Sunday, January 3, 2010

digging deep and living for eternity

One of the things that i love the best about being an artist is that i get to think all the time about creating for eternity. it is wonderful to think of. and i can feel my thoughts changing from project to project. sometimes, i am not creating for eternity. in lots of commissioned projects it's like, trying to infuse a sort of commercial idea with as much eternal quality as you can. yet, because the idea itself isn't built for eternity, it can't get all the way there. it isn't speaking to the very best in people because it has an agenda of its own.

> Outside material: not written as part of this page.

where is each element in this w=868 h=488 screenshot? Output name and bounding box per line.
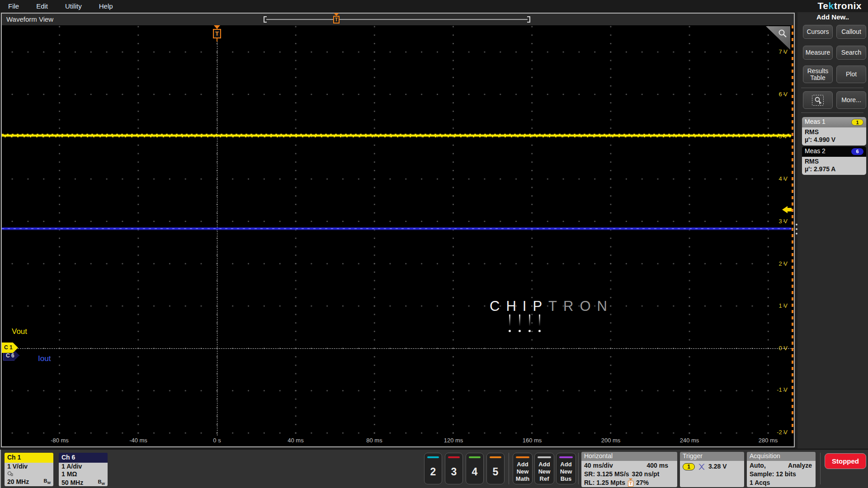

but, the best thing, the most humbling and exciting thought, is to think what will i make for all eternity? what will i make simply because it is good? what is the best, most beautiful thing i can do? or maybe even better, what is the thing that most compels me? fascinates me? makes me feel alive?

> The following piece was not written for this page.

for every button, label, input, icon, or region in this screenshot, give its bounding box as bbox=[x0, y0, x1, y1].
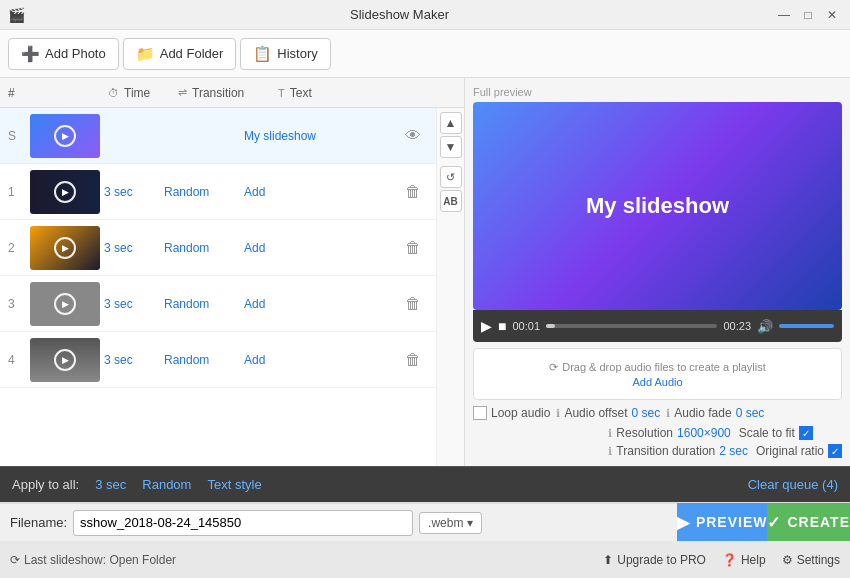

To quote from a delicious book called "Genius" by Harold Poole, that i am reading right now, "We all know the empty sensation we experience when we read popular fiction and find that there are only names on a page, but no persons. in time, however overpraised, such fictions become period pieces, and finally rub down into rubbish." and later, speaking of Shakespeare (who Poole adores as the greatest literary genius of all time), "The dead genius is more alive than we are, just as Falstaff and Hamlet are considerably livelier than many people i know. vitality is the measure of literary [or any other kind, says i] genius. we read in search of more life..."

among other things, this "genius" that he talks about in the above quotation, is largely about what people can do when they think in terms of the eternal. not "what will pay the bills?" or "what will keep me happy?", but "what is native to eternity?"

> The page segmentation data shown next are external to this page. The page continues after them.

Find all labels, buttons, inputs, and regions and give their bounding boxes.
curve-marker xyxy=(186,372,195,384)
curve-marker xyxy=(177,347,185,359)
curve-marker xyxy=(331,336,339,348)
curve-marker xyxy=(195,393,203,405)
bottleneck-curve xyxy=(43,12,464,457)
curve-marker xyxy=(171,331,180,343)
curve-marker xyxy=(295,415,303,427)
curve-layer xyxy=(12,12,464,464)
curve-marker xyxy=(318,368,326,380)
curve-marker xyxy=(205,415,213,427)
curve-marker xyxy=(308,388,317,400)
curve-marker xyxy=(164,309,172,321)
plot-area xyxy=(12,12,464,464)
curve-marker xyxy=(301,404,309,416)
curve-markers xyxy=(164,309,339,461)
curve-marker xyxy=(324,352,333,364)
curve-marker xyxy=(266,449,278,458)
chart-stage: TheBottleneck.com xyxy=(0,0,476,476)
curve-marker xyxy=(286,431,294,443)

Poole makes another wonderful statement. "My subject (genius) is universal, not so much because world-altering geniuses have existed , and will come again, but because genius, however repressed, exists in so many readers" (implying the public).

and he chooses a quote from Emerson which could be exciting to us all,"The world is young: the former great men (sic) call to us affectionately. we too must write Bibles, to unite again the heavens and the earthly world. the secret of genius is to suffer no fiction to exist for us; to realize all that we know."

What do we know of eternity? what do we feel of it? How are we bringing that knowledge and feeling out in our lives, in what we say and do? in what we make? these are the things which, in the doing give us more life, and in the receiving, give others more life.

"I am come that they might have life, and that they might have it more abundantly."